PEKANBARU - Forum Indonesia untuk Transparansi Anggaran (FITRA) Riau menyoroti pemborosan anggaran di lingkungan Pemerintah Provinsi Riau dan pemerintah kabupaten/kota.
FITRA meminta agar daerah segera melakukan efisiensi, terutama setelah pemerintah pusat memangkas Transfer ke Daerah (TKD) tahun anggaran 2026 dengan nilai total mencapai Rp6,3 triliun.
Pemangkasan ini mencakup Dana Bagi Hasil (DBH), Dana Alokasi Umum (DAU), Dana Alokasi Khusus (DAK), dan Dana Insentif Daerah (DID).
Koordinator FITRA Riau, Tarmidzi, mengatakan pemerintah daerah perlu menyesuaikan arah belanja dengan kondisi fiskal yang ketat. Salah satu langkah yang mendesak adalah menghentikan pendanaan proyek pembangunan kantor instansi vertikal pemerintah pusat menggunakan dana APBD.

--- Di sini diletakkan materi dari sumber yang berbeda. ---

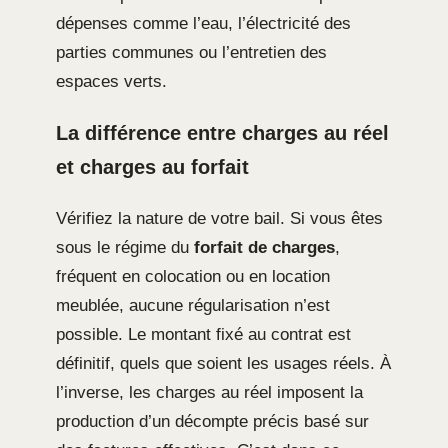
dépenses comme l’eau, l’électricité des
parties communes ou l’entretien des
espaces verts.
La différence entre charges au réel
et charges au forfait
Vérifiez la nature de votre bail. Si vous êtes
sous le régime du
forfait de charges
,
fréquent en colocation ou en location
meublée, aucune régularisation n’est
possible. Le montant fixé au contrat est
définitif, quels que soient les usages réels. À
l’inverse, les charges au réel imposent la
production d’un décompte précis basé sur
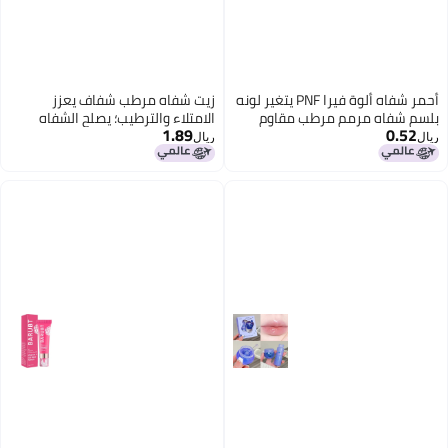
أحمر شفاه ألوة فيرا PNF يتغير لونه
زيت شفاه مرطب شفاف يعزز
بلسم شفاه مرمم مرطب مقاوم
الامتلاء والترطيب؛ يصلح الشفاه
1.89
0.52
للماء مضاد للجفاف يتغير لونه حسب
الجافة والمتشققة والمتقشرة؛ يوفر
ريال
ريال
درجة الحرارة
لمسة لامعة تشبه الزجاج.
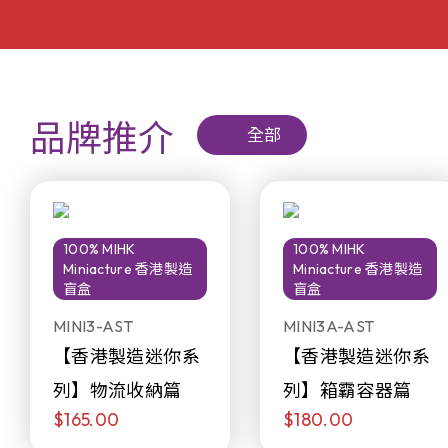
品牌推介
全部
100% MIHK
100% MIHK
Miniacture 香港製造
Miniacture 香港製造
盲盒
盲盒
MINI3-AST
MINI3A-AST
【香港製造迷你系
【香港製造迷你系
列】物流收納篇
列】箱霸容器篇
$165.00
$180.00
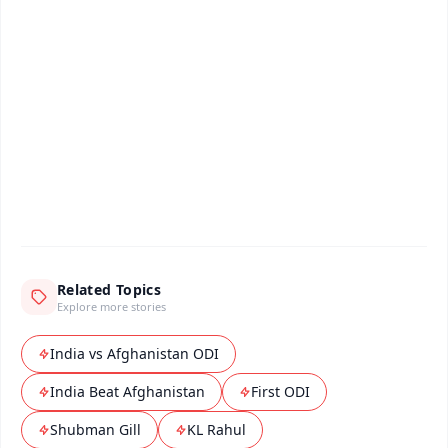
📰 60 Word News
🎬 Argus Podcast
📺 Live TV and Breaking News
🔔 Free Notification Alerts
Download Free:
Android - Scan QR
iOS - Scan QR
Related Topics
Explore more stories
India vs Afghanistan ODI
India Beat Afghanistan
First ODI
Shubman Gill
KL Rahul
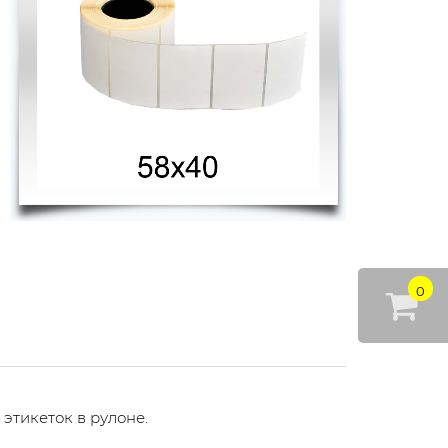
0
этикеток в рулоне.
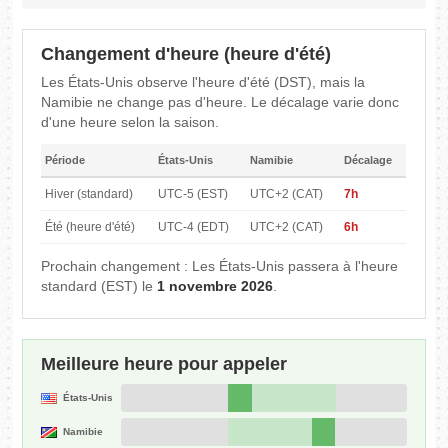
Changement d'heure (heure d'été)
Les États-Unis observe l'heure d'été (DST), mais la
Namibie ne change pas d'heure. Le décalage varie donc
d'une heure selon la saison.
Période
États-Unis
Namibie
Décalage
Hiver (standard)
UTC-5 (EST)
UTC+2 (CAT)
7h
Été (heure d'été)
UTC-4 (EDT)
UTC+2 (CAT)
6h
Prochain changement : Les États-Unis passera à l'heure
standard (EST) le
1 novembre 2026
.
Meilleure heure pour appeler
États-Unis
Namibie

“FITRA mencatat dalam empat tahun terakhir, alokasi APBD untuk pembangunan kantor instansi pusat di daerah cukup besar. Seperti pembangunan Kantor Kejati, Polda, Korem, Rumah Sakit Bhayangkara, dan instansi vertikal lainnya di kabupaten/kota,” ujar Tarmidzi, Kamis (9/10/2025).
Ia menegaskan, pada tahun 2025 seharusnya tidak ada lagi proyek pembangunan fasilitas bagi instansi pusat yang dibiayai daerah, apalagi dalam situasi keuangan yang sedang terbatas.
FITRA Riau juga mengidentifikasi sepuluh pos anggaran di Pemprov Riau yang tergolong boros dan bisa diefisienkan.
Pos-pos tersebut mencakup:
perjalanan dinas dalam dan luar negeri,
pengadaan alat tulis kantor,
makan dan minum rapat,
serta hibah barang untuk instansi pusat.
FITRA mencatat, total pengeluaran untuk sepuluh pos itu mencapai Rp702,51 miliar dalam APBD Murni 2025.
“Angka ini sangat tinggi, apalagi saat daerah harus menyesuaikan diri dengan kebijakan efisiensi dari pemerintah pusat. Sudah saatnya anggaran difokuskan pada kebutuhan masyarakat,” tegas Tarmidzi.
Ia berharap, dalam APBD Perubahan 2025, pemerintah daerah melakukan rasionalisasi belanja dan menempatkan prioritas pada program pelayanan publik dan peningkatan kesejahteraan rakyat.